Luanda – O recente relatório da Perita Independente das Nações Unidas, Attiya Waris, trouxe à tona sérios desafios que Angola enfrenta em termos de desenvolvimento socioeconômico. Entre os principais problemas destacados estão as profundas desigualdades sociais, a extrema pobreza e deficiências críticas em áreas essenciais como educação, saúde e segurança alimentar. Esses problemas são agravados pela corrupção e pelos fluxos financeiros ilícitos, que minam o progresso econômico e social do país.
Apesar de Angola ter alcançado uma estabilidade política após o fim da guerra civil que durou 27 anos, o relatório aponta que o país ainda lida com fragilidades graves. Segundo Waris, a corrupção continua sendo um dos principais obstáculos ao desenvolvimento, afetando diretamente a capacidade do Estado de gerar receitas e implementar políticas públicas eficientes.
A corrupção e a insatisfação popular
A crescente insatisfação da população com o aumento da corrupção, especialmente no setor judiciário, é um dos pontos críticos levantados pelo relatório. O documento sugere que uma mudança de governo pode ser uma medida necessária para enfrentar esses desafios. Essa opinião é compartilhada por alguns analistas locais, como David Boio, que ressaltam a falta de transparência nas decisões governamentais, principalmente em processos de adjudicação.
Boio destaca que a “legalização de ilícitos financeiros” e a ausência de clareza nas contratações diretas minam os esforços para combater a corrupção e prejudicam a confiança pública no governo. Em contrapartida, o analista político Bali Chionga vê os resultados do combate à corrupção de forma mais positiva, afirmando que, embora os desafios sejam enormes, há progresso desde 2017.
Dívida externa e gestão econômica
Outro ponto de preocupação destacado no relatório é a crescente dívida externa de Angola, que já ultrapassa os 21 bilhões de dólares, sendo a maior parte devida à China. Esse fator levanta sérias questões sobre a sustentabilidade da gestão econômica do país.
O economista Conceição Andrade também apontou a má gestão pública como a raiz do problema, sugerindo que é essencial reduzir os gastos excessivos e os privilégios concedidos aos membros do governo. Ele criticou a falta de transparência, destacando que a Presidência da República é um dos órgãos que mais consome recursos do Orçamento Geral do Estado.
O impacto social e a crise no setor da justiça
Além dos desafios econômicos, o relatório da ONU chama atenção para a deterioração das condições sociais em Angola. O aumento do custo de vida tem gerado um crescente descontentamento em vários setores da sociedade. Salvador Freire, da organização de defesa dos direitos humanos “Mãos Livres”, destacou a crise no sistema judiciário, afirmando que a impunidade continua sendo um problema generalizado no país.

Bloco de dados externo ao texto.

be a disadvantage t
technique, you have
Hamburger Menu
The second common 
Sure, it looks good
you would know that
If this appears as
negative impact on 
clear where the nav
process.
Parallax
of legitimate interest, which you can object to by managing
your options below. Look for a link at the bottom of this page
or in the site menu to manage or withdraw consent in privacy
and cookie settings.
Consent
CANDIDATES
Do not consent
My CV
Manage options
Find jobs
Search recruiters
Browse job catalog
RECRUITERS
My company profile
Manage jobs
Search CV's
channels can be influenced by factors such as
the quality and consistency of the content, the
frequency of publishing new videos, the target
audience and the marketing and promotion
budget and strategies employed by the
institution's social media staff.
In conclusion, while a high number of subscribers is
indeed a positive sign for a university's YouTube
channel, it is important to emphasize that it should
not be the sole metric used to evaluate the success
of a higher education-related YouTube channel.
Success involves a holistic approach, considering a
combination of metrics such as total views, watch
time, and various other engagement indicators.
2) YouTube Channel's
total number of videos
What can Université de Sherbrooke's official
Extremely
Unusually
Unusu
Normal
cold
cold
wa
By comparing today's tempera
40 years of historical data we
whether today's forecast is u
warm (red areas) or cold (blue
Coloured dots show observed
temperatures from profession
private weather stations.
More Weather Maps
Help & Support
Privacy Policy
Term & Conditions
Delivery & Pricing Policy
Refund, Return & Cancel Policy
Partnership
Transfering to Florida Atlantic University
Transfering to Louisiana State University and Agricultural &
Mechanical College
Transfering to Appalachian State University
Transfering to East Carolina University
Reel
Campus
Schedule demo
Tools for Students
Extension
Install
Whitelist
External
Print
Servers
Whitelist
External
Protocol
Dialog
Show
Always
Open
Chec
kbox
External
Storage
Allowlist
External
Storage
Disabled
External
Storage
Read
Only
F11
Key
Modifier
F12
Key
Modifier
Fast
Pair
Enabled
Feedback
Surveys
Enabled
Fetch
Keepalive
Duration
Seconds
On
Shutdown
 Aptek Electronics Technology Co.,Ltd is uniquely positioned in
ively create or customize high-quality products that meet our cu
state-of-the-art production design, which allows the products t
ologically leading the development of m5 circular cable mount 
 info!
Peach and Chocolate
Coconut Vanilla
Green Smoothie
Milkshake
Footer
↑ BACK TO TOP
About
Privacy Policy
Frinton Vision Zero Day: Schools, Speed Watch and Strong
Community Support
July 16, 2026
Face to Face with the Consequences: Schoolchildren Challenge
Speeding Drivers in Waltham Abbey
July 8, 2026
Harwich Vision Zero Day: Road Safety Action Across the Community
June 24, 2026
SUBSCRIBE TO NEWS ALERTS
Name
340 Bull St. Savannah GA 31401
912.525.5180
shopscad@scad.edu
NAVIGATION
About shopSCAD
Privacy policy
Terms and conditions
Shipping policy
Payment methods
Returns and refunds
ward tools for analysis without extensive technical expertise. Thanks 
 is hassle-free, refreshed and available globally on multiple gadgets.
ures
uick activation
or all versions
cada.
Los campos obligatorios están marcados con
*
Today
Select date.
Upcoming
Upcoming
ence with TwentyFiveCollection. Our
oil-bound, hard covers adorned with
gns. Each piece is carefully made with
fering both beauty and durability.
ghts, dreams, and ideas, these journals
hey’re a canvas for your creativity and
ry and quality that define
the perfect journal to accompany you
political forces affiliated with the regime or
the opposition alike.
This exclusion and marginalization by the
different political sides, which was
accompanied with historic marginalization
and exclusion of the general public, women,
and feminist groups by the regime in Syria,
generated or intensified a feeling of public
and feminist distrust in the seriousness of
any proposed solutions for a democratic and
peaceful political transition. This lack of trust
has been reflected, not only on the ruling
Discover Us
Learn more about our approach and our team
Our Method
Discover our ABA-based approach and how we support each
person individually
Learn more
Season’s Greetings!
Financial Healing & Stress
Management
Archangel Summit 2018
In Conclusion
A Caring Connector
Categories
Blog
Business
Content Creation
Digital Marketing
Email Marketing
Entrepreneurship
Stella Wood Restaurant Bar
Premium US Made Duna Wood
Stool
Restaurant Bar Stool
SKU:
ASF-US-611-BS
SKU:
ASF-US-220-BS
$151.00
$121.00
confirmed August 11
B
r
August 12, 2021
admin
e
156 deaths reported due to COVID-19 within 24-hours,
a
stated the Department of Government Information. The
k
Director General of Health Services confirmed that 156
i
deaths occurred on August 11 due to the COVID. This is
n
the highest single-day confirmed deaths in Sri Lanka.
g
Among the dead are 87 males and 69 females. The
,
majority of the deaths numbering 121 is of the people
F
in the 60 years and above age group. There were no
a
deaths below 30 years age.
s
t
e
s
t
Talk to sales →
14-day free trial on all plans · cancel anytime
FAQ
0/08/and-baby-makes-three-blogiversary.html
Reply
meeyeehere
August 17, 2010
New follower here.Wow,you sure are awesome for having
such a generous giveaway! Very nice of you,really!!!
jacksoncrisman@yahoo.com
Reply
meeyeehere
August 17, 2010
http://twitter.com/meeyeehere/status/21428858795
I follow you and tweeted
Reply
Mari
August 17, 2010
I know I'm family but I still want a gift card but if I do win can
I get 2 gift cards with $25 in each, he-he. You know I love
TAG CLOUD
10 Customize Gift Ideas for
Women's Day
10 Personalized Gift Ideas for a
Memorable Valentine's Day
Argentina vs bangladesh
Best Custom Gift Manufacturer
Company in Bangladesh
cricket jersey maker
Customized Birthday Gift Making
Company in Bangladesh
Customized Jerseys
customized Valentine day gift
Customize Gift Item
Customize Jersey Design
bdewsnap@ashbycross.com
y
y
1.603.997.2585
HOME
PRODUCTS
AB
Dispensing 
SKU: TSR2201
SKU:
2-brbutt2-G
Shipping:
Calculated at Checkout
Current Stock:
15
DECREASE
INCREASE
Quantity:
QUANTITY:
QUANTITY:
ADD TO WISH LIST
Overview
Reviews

Freire criticou a falta de transparência nos processos de recuperação de ativos desviados por corrupção, apontando que as mesmas pessoas envolvidas nesses processos têm se beneficiado, enquanto os resultados não são visíveis na vida dos cidadãos. Segundo ele, não há clareza sobre os valores recuperados e o destino desses recursos.
Recomendações para o futuro
Para enfrentar esses desafios, o relatório da ONU recomenda uma revisão dos subsídios aos combustíveis, como uma possível solução para aliviar a pressão social sobre a população. Essa medida, de acordo com Waris, poderia ajudar a redistribuir recursos de maneira mais equitativa e fortalecer áreas como saúde, educação e segurança alimentar, que são fundamentais para o desenvolvimento sustentável de Angola.
O relatório de Attiya Waris serve como um alerta para a necessidade urgente de reformas estruturais no combate à corrupção e na gestão dos recursos públicos em Angola. Sem essas mudanças, o progresso social e econômico do país continuará sendo comprometido, perpetuando as desigualdades e a pobreza extrema que afetam grande parte da população.